ABOUT THIS EXERCISE: Without including any pictures, copy each entry below exactly.

EXERCISE DATA:
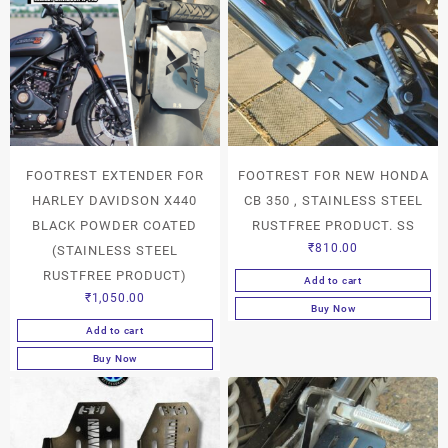
FOOTREST EXTENDER FOR
FOOTREST FOR NEW HONDA
HARLEY DAVIDSON X440
CB 350 , STAINLESS STEEL
BLACK POWDER COATED
RUSTFREE PRODUCT. SS
₹
810.00
(STAINLESS STEEL
RUSTFREE PRODUCT)
Add to cart
₹
1,050.00
Buy Now
Add to cart
Buy Now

RESULT OF THIS EXERCISE:
FOOTREST EXTENDER FOR
FOOTREST FOR NEW HONDA
HARLEY DAVIDSON X440
CB 350 , STAINLESS STEEL
BLACK POWDER COATED
RUSTFREE PRODUCT. SS
₹
810.00
(STAINLESS STEEL
RUSTFREE PRODUCT)
Add to cart
₹
1,050.00
Buy Now
Add to cart
Buy Now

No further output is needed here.